WHAT YOU HAVE TO DO: Return the lines below exactly, starting with the line that contains "Find all instances of left iliac artery." and stopping after the last line.

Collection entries
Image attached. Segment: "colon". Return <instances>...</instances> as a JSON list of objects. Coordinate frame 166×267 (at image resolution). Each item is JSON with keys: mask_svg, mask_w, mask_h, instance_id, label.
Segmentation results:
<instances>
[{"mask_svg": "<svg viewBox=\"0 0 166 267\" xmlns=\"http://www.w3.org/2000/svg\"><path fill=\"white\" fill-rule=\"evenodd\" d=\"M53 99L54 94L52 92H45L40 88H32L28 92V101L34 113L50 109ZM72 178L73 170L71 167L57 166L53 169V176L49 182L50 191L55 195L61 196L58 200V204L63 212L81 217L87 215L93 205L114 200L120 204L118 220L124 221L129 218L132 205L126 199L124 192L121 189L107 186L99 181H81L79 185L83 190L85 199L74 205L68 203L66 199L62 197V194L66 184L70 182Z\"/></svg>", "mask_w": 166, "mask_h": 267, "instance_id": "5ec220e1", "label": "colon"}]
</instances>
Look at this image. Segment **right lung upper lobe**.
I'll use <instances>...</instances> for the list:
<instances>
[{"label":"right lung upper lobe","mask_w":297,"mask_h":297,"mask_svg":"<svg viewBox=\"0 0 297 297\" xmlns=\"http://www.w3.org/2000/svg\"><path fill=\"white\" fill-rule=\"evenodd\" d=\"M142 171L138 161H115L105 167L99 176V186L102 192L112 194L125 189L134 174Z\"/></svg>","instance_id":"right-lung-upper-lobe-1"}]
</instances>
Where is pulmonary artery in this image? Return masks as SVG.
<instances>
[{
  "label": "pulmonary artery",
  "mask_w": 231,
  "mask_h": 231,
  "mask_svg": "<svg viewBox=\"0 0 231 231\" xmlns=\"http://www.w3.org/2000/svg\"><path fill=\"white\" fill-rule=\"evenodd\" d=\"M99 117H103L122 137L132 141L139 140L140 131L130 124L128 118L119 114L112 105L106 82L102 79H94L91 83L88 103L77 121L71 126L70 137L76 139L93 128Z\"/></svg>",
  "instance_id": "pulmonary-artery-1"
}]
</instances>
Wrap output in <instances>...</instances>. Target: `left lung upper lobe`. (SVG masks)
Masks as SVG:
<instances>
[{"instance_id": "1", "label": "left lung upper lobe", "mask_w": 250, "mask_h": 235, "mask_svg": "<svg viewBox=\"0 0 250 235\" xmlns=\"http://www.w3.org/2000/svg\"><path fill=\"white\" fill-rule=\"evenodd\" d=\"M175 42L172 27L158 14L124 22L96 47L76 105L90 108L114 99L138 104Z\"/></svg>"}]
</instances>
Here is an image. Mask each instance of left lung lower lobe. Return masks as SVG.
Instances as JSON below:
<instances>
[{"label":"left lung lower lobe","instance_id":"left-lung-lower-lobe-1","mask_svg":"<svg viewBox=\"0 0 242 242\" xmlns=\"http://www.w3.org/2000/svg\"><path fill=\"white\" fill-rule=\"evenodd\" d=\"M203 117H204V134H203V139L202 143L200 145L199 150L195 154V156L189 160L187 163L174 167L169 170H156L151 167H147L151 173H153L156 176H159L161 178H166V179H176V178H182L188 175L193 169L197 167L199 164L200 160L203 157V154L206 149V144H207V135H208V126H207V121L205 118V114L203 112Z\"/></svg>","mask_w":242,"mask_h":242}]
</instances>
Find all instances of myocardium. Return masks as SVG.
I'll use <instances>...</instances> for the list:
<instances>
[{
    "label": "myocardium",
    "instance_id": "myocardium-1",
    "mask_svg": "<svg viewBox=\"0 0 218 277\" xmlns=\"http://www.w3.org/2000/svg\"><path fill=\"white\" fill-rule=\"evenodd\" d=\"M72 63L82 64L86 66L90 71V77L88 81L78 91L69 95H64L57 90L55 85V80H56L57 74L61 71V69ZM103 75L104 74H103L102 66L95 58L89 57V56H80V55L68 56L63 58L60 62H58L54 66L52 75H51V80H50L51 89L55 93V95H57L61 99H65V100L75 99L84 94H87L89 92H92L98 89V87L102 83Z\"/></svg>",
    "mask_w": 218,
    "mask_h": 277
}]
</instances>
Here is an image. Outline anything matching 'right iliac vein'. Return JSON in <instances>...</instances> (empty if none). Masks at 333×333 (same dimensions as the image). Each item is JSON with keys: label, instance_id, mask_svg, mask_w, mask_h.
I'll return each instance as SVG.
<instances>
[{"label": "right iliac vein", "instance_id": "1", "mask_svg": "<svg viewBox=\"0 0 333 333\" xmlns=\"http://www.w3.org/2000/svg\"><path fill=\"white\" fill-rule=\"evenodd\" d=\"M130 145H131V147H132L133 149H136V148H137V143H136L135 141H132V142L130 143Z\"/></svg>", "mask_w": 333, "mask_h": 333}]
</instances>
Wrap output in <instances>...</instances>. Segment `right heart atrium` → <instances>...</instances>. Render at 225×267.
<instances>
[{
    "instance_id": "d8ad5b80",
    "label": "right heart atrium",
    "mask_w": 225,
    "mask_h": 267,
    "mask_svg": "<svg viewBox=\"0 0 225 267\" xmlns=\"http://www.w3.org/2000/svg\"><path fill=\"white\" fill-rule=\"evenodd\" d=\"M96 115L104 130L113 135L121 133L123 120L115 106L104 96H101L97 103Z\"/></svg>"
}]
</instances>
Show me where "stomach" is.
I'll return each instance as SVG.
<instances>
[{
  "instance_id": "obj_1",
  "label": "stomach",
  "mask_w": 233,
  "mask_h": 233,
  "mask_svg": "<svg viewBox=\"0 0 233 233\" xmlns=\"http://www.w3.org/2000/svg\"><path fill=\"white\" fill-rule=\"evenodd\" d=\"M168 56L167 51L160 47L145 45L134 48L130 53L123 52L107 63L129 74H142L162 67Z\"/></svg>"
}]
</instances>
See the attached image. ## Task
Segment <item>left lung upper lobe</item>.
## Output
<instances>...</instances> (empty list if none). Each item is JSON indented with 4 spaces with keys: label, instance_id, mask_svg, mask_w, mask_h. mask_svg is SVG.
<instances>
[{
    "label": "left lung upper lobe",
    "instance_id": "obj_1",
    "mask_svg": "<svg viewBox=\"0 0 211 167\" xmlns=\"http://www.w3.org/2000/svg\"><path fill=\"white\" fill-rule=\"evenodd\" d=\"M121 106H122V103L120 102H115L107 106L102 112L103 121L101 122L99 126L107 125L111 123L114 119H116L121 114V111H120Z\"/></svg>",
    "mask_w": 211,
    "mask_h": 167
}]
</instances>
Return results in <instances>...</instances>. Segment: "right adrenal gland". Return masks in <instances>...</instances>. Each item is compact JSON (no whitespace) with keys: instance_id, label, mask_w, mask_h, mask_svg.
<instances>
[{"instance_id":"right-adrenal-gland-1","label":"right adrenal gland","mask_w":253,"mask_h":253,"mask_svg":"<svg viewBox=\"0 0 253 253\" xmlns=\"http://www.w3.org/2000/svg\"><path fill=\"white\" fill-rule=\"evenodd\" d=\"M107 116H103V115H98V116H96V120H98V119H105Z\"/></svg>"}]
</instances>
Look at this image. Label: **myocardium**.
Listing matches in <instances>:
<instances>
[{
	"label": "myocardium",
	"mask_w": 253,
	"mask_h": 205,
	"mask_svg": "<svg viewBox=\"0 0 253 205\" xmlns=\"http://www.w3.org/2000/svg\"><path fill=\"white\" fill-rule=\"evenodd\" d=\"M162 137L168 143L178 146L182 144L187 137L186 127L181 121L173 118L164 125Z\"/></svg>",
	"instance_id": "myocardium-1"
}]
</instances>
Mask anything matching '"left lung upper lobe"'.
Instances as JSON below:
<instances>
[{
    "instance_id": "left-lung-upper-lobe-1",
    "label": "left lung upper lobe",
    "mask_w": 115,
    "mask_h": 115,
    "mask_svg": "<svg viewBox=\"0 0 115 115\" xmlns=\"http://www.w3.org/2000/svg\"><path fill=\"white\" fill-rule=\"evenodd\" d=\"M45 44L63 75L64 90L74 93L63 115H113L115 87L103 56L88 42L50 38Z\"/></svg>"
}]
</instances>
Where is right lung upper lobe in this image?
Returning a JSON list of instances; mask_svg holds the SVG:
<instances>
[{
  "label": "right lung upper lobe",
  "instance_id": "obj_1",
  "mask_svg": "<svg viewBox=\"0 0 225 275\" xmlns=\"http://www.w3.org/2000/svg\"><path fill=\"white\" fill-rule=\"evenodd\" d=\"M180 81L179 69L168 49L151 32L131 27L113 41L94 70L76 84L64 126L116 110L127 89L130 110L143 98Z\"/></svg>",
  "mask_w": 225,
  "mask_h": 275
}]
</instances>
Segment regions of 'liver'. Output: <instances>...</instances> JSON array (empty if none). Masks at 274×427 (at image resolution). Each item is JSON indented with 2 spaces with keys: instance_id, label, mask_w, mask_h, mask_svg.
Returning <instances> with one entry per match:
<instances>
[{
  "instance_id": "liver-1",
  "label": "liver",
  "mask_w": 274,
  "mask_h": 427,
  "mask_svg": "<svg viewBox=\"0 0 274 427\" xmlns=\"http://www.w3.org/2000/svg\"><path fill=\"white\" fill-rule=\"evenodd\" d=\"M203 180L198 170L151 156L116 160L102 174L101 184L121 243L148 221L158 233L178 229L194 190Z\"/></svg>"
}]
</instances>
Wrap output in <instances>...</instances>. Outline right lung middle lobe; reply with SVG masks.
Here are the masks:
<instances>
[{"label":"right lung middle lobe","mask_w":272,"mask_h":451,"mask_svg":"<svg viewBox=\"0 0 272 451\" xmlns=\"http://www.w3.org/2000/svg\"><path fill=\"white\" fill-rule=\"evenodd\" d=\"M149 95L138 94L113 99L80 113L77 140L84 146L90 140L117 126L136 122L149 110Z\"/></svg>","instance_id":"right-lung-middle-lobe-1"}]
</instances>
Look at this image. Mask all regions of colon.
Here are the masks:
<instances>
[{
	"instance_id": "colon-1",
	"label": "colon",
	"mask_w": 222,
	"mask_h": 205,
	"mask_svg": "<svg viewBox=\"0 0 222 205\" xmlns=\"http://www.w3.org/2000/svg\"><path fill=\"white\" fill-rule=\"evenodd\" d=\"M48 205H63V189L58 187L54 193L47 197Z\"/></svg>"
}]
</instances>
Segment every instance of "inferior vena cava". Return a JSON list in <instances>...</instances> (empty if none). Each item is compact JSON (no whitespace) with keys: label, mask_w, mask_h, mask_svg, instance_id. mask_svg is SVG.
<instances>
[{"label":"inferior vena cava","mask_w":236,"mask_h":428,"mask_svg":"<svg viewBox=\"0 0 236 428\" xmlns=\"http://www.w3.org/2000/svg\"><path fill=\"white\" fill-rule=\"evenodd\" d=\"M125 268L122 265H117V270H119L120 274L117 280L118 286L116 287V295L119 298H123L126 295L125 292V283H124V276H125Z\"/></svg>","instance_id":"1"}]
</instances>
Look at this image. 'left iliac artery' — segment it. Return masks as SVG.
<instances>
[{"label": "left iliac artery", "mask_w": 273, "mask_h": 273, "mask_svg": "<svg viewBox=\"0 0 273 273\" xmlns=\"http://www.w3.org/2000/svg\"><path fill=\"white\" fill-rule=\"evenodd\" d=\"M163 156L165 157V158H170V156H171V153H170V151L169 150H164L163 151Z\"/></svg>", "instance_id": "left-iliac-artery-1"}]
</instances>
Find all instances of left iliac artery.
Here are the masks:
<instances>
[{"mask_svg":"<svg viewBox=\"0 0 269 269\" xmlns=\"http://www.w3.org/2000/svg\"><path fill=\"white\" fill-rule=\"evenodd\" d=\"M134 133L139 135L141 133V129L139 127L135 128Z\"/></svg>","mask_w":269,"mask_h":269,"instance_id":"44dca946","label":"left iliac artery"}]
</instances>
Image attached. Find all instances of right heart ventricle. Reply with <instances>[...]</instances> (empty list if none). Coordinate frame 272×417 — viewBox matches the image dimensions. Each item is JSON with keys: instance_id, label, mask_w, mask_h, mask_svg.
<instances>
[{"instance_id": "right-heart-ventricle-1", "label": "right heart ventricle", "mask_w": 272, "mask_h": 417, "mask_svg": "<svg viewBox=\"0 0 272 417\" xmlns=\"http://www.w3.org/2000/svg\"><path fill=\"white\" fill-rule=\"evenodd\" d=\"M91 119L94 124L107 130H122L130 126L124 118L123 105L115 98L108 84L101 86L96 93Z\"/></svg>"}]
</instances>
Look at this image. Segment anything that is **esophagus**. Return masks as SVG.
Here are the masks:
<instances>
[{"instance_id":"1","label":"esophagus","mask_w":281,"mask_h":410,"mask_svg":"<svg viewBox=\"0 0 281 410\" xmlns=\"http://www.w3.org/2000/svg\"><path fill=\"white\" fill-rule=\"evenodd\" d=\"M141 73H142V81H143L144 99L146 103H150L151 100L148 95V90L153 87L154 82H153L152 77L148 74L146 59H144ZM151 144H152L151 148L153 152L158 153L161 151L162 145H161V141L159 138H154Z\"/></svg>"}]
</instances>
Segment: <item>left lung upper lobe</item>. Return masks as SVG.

ANSWER SPACE:
Find all instances of left iliac artery.
Here are the masks:
<instances>
[{"mask_svg":"<svg viewBox=\"0 0 269 269\" xmlns=\"http://www.w3.org/2000/svg\"><path fill=\"white\" fill-rule=\"evenodd\" d=\"M134 133L139 135L141 133V129L139 127L135 128Z\"/></svg>","mask_w":269,"mask_h":269,"instance_id":"44dca946","label":"left iliac artery"}]
</instances>
Image attached. Find all instances of right heart ventricle. Reply with <instances>[...]</instances> (empty list if none). Coordinate frame 272×417 — viewBox matches the image dimensions. Each item is JSON with keys: instance_id, label, mask_w, mask_h, mask_svg.
<instances>
[{"instance_id": "right-heart-ventricle-1", "label": "right heart ventricle", "mask_w": 272, "mask_h": 417, "mask_svg": "<svg viewBox=\"0 0 272 417\" xmlns=\"http://www.w3.org/2000/svg\"><path fill=\"white\" fill-rule=\"evenodd\" d=\"M91 119L94 124L107 130H122L130 126L124 118L123 105L115 98L108 84L101 86L96 93Z\"/></svg>"}]
</instances>
Look at this image. Segment anything that is **esophagus**. Return masks as SVG.
Here are the masks:
<instances>
[{"instance_id":"1","label":"esophagus","mask_w":281,"mask_h":410,"mask_svg":"<svg viewBox=\"0 0 281 410\" xmlns=\"http://www.w3.org/2000/svg\"><path fill=\"white\" fill-rule=\"evenodd\" d=\"M141 73H142V81H143L144 99L146 103H150L151 100L148 95V90L153 87L154 82H153L152 77L148 74L146 59H144ZM151 144H152L151 148L153 152L158 153L161 151L162 145H161V141L159 138H154Z\"/></svg>"}]
</instances>
Segment: <item>left lung upper lobe</item>. Return masks as SVG.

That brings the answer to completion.